## What to do
For the data below, restate word for word only the lines from the line containing "on entre le mètre et le pouce" through the line containing "Wil je niets", both ends included.

╭─ Listed entries

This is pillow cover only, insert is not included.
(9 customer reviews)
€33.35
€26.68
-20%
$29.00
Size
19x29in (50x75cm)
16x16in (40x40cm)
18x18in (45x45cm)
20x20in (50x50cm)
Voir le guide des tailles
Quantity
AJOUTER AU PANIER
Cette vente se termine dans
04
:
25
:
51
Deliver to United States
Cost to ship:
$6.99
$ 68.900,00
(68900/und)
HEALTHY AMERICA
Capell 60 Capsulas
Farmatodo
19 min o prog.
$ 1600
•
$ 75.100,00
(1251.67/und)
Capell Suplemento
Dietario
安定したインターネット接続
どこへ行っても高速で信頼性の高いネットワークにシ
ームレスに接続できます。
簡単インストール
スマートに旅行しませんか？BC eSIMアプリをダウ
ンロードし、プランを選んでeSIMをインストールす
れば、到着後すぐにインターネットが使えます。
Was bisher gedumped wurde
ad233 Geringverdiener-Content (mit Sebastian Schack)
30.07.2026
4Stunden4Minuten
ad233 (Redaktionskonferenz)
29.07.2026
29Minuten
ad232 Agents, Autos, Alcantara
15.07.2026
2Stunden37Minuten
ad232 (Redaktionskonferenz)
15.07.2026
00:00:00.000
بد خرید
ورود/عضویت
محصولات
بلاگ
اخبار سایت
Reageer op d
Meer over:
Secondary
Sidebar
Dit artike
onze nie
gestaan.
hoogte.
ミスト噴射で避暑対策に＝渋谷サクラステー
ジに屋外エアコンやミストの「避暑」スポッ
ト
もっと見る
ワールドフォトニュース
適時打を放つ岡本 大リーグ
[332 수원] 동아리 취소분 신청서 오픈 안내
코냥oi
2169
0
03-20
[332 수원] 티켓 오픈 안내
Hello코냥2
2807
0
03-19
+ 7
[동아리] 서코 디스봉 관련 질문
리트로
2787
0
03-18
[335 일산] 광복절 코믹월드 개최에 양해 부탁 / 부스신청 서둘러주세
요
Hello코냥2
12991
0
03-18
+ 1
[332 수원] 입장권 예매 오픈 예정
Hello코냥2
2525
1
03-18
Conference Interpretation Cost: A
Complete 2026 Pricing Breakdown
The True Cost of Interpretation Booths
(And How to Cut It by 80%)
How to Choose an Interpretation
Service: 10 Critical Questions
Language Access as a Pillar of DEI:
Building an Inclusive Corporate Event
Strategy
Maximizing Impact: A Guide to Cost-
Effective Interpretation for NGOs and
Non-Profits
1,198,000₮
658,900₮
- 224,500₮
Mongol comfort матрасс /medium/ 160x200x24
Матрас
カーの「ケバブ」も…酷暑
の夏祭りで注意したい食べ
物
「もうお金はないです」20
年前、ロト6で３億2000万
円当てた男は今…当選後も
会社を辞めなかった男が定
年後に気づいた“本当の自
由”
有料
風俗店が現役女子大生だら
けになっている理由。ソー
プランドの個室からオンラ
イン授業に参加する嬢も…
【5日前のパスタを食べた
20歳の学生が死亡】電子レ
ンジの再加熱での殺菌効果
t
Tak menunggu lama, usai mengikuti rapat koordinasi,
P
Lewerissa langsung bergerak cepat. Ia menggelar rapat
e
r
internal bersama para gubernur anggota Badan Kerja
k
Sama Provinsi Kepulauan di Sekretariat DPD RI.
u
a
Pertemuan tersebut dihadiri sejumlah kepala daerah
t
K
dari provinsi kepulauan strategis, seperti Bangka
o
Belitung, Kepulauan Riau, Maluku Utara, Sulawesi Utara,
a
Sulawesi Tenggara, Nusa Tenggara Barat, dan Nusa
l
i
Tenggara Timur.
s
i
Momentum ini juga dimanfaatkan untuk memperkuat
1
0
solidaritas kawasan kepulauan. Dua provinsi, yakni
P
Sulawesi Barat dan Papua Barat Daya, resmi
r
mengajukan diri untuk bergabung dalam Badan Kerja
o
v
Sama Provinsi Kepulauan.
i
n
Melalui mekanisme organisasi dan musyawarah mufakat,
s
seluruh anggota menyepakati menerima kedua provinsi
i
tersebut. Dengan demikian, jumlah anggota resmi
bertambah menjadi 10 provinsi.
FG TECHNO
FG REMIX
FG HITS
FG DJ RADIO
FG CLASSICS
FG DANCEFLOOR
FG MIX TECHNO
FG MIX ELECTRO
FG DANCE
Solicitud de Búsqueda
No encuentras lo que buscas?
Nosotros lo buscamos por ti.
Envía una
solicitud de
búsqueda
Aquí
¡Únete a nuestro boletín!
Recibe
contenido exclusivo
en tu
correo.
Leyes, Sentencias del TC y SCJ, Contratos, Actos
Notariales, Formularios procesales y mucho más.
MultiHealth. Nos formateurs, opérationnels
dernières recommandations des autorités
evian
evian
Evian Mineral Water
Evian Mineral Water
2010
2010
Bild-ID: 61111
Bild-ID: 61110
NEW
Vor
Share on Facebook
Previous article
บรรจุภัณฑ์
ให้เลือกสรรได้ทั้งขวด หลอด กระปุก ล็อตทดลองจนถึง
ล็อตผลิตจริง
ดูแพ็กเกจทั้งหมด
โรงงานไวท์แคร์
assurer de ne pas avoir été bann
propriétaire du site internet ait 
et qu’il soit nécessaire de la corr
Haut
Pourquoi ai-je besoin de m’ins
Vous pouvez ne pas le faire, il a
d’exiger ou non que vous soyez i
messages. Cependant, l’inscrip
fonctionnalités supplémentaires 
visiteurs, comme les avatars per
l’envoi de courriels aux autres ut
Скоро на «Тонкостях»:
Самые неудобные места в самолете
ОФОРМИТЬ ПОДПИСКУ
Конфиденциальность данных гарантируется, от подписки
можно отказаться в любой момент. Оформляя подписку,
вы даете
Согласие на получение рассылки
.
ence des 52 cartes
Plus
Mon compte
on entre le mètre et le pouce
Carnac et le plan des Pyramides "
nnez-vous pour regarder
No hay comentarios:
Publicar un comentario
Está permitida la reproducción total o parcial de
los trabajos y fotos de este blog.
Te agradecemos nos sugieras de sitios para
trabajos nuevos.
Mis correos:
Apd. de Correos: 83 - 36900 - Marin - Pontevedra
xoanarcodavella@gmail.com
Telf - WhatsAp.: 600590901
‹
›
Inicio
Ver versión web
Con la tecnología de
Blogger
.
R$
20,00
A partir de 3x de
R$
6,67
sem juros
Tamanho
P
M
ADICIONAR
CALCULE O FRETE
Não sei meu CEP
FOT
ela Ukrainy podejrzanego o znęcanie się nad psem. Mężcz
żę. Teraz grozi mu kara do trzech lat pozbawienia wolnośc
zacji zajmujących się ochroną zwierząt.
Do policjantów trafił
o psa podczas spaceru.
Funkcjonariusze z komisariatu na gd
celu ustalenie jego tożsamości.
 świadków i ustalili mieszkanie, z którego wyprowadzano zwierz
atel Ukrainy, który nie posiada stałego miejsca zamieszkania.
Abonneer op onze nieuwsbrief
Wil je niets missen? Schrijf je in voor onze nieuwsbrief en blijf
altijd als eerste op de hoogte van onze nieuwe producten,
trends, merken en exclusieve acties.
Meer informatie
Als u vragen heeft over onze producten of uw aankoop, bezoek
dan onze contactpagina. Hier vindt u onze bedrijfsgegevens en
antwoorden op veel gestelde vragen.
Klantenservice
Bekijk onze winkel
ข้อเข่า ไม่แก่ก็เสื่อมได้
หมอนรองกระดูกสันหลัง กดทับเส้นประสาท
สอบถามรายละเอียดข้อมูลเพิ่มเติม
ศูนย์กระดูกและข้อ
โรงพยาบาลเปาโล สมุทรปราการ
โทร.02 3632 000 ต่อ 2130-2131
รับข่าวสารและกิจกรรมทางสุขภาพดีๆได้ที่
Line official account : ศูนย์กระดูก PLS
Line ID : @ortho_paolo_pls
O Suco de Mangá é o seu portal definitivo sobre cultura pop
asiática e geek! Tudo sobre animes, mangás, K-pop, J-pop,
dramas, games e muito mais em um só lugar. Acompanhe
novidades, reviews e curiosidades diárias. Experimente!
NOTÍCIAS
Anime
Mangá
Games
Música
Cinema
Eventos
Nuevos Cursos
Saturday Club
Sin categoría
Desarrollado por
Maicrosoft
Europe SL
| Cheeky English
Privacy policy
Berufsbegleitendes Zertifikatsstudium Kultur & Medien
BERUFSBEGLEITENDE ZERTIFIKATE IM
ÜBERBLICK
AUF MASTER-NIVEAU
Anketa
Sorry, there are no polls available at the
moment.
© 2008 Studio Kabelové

╰─

## Problem solution
on entre le mètre et le pouce
Carnac et le plan des Pyramides "
nnez-vous pour regarder
No hay comentarios:
Publicar un comentario
Está permitida la reproducción total o parcial de
los trabajos y fotos de este blog.
Te agradecemos nos sugieras de sitios para
trabajos nuevos.
Mis correos:
Apd. de Correos: 83 - 36900 - Marin - Pontevedra
xoanarcodavella@gmail.com
Telf - WhatsAp.: 600590901
‹
›
Inicio
Ver versión web
Con la tecnología de
Blogger
.
R$
20,00
A partir de 3x de
R$
6,67
sem juros
Tamanho
P
M
ADICIONAR
CALCULE O FRETE
Não sei meu CEP
FOT
ela Ukrainy podejrzanego o znęcanie się nad psem. Mężcz
żę. Teraz grozi mu kara do trzech lat pozbawienia wolnośc
zacji zajmujących się ochroną zwierząt.
Do policjantów trafił
o psa podczas spaceru.
Funkcjonariusze z komisariatu na gd
celu ustalenie jego tożsamości.
 świadków i ustalili mieszkanie, z którego wyprowadzano zwierz
atel Ukrainy, który nie posiada stałego miejsca zamieszkania.
Abonneer op onze nieuwsbrief
Wil je niets missen? Schrijf je in voor onze nieuwsbrief en blijf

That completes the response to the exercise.